Perhaps the hardest challenge is to decide what, exactly, counts as “civics.” The battles between the “1619 Project” and the “1776 Project”—two divergent narratives about the arc of American history—and over how to teach matters relating to race demonstrate how politically charged it can be to determine what children learn. This is especially true for public high schools and publicly funded institutions of higher education.
But civics need not be all that controversial. An effective civics course would describe the foundational structures of American government: the nature of the three federal branches, and how they relate to one another and to state and local government. It would distinguish between representative and direct democracies, explain the two-party system, and cover fundamental matters such as checks and balances, judicial review, federalism, impeachment, filibusters, and gerrymandering. Teachers should emphasize both the rights and obligations of citizenship, and expose students to the basic texts of American democracy, including the Constitution, The Federalist Papers, and pivotal Supreme Court decisions.

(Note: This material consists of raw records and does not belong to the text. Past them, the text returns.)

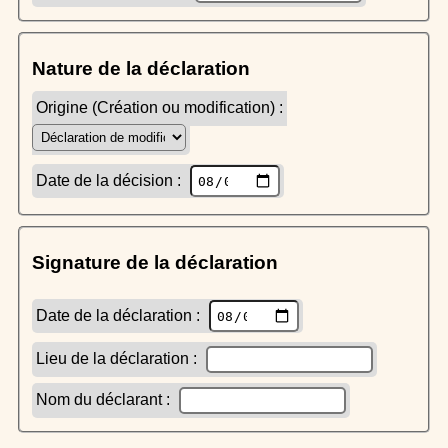
Nature de la déclaration
Origine (Création ou modification) :
Date de la décision :
Signature de la déclaration
Date de la déclaration :
Lieu de la déclaration :
Nom du déclarant :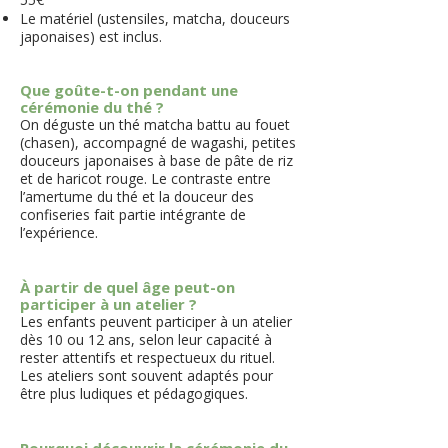
Le matériel (ustensiles, matcha, douceurs
japonaises) est inclus.
Que goûte-t-on pendant une
cérémonie du thé ?
On déguste un thé matcha battu au fouet
(chasen), accompagné de wagashi, petites
douceurs japonaises à base de pâte de riz
et de haricot rouge. Le contraste entre
l’amertume du thé et la douceur des
confiseries fait partie intégrante de
l’expérience.
À partir de quel âge peut-on
participer à un atelier ?
Les enfants peuvent participer à un atelier
dès 10 ou 12 ans, selon leur capacité à
rester attentifs et respectueux du rituel.
Les ateliers sont souvent adaptés pour
être plus ludiques et pédagogiques.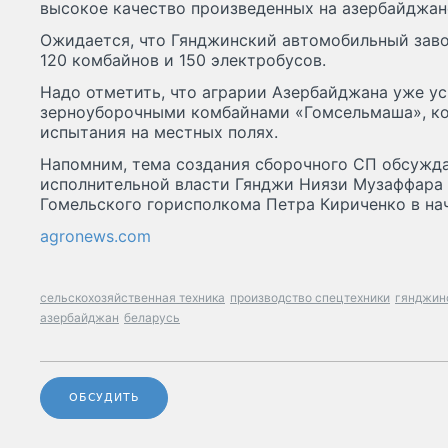
высокое качество произведенных на азербайджан
Ожидается, что Гянджинский автомобильный заво
120 комбайнов и 150 электробусов.
Надо отметить, что аграрии Азербайджана уже ус
зерноуборочными комбайнами «Гомсельмаша», к
испытания на местных полях.
Напомним, тема создания сборочного СП обсужда
исполнительной власти Гянджи Ниязи Музаффара 
Гомельского горисполкома Петра Кириченко в нач
agronews.com
сельскохозяйственная техника
производство спецтехники
гянджин
азербайджан
беларусь
ОБСУДИТЬ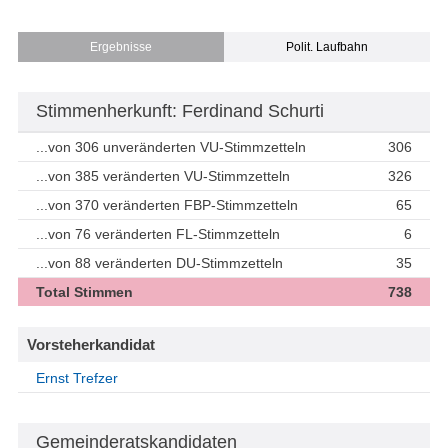
Ergebnisse
Polit. Laufbahn
Stimmenherkunft: Ferdinand Schurti
...von 306 unveränderten VU-Stimmzetteln
306
...von 385 veränderten VU-Stimmzetteln
326
...von 370 veränderten FBP-Stimmzetteln
65
...von 76 veränderten FL-Stimmzetteln
6
...von 88 veränderten DU-Stimmzetteln
35
Total Stimmen
738
Vorsteherkandidat
Ernst Trefzer
Gemeinderatskandidaten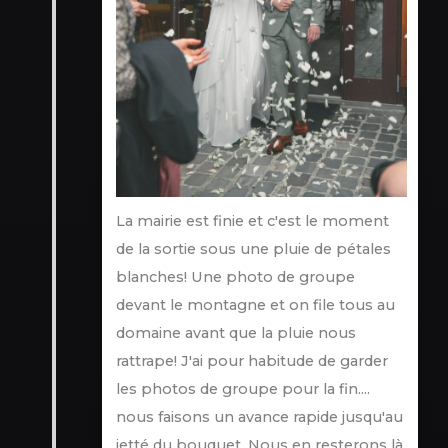
La mairie est finie et c'est le moment
de la sortie sous une pluie de pétales
blanches! Une photo de groupe
devant le montagne et on file tous au
domaine avant que la pluie nous
rattrape! J'ai pour habitude de garder
les photos de groupe pour la fin....
nous faisons un avance rapide jusqu'au
jetté du bouquet. Nous en resterons là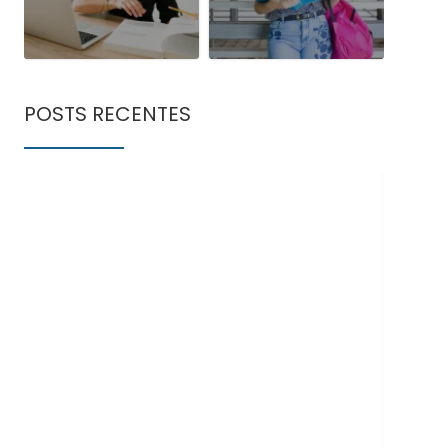
POSTS RECENTES
Doe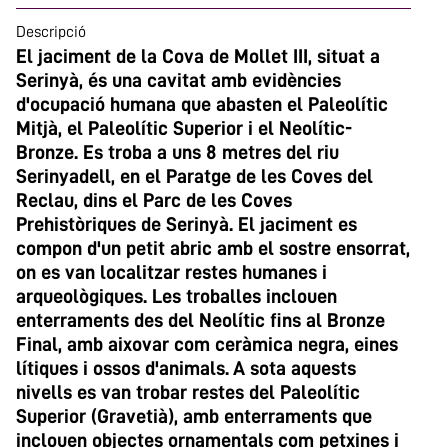
Descripció
El jaciment de la Cova de Mollet III, situat a
Serinyà, és una cavitat amb evidències
d'ocupació humana que abasten el Paleolític
Mitjà, el Paleolític Superior i el Neolític-
Bronze. Es troba a uns 8 metres del riu
Serinyadell, en el Paratge de les Coves del
Reclau, dins el Parc de les Coves
Prehistòriques de Serinyà. El jaciment es
compon d'un petit abric amb el sostre ensorrat,
on es van localitzar restes humanes i
arqueològiques. Les troballes inclouen
enterraments des del Neolític fins al Bronze
Final, amb aixovar com ceràmica negra, eines
lítiques i ossos d'animals. A sota aquests
nivells es van trobar restes del Paleolític
Superior (Gravetià), amb enterraments que
inclouen objectes ornamentals com petxines i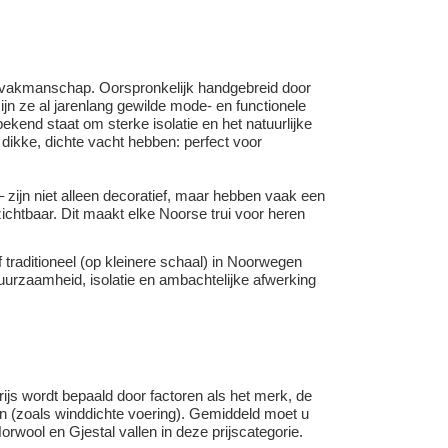
ek vakmanschap. Oorspronkelijk handgebreid door
n ze al jarenlang gewilde mode- en functionele
end staat om sterke isolatie en het natuurlijke
kke, dichte vacht hebben: perfect voor
zijn niet alleen decoratief, maar hebben vaak een
chtbaar. Dit maakt elke Noorse trui voor heren
f traditioneel (op kleinere schaal) in Noorwegen
duurzaamheid, isolatie en ambachtelijke afwerking
rijs wordt bepaald door factoren als het merk, de
en (zoals winddichte voering). Gemiddeld moet u
wool en Gjestal vallen in deze prijscategorie.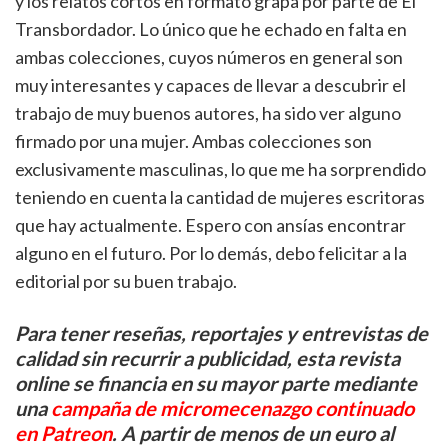
y los relatos cortos en formato grapa por parte de El
Transbordador. Lo único que he echado en falta en
ambas colecciones, cuyos números en general son
muy interesantes y capaces de llevar a descubrir el
trabajo de muy buenos autores, ha sido ver alguno
firmado por una mujer. Ambas colecciones son
exclusivamente masculinas, lo que me ha sorprendido
teniendo en cuenta la cantidad de mujeres escritoras
que hay actualmente. Espero con ansías encontrar
alguno en el futuro. Por lo demás, debo felicitar a la
editorial por su buen trabajo.
Para tener reseñas, reportajes y entrevistas de
calidad sin recurrir a publicidad, esta revista
online se financia en su mayor parte mediante
una
campaña de micromecenazgo continuado
en Patreon
. A partir de menos de un euro al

More difficult is deciding what to include in the way of history. What events to highlight? How to present them? As a rule of thumb, any single framing of American history should be avoided. Where there is disagreement, various perspectives should be presented.
Civics courses should not try to settle the most contentious contemporary or historical matters, or advocate for any particular party or policy. Instead, they should present facts, describe significant events, and lay out the major debates of our past and present.
Designing a civics curriculum that is both useful and broadly acceptable won’t be easy. But there is perhaps no more urgent task if American democracy—and identity—is to survive another two decades, much less another two and a half centuries.
This article has been adapted from Richard Haass’s new book, The Bill of Obligations: The Ten Habits of Good Citizens.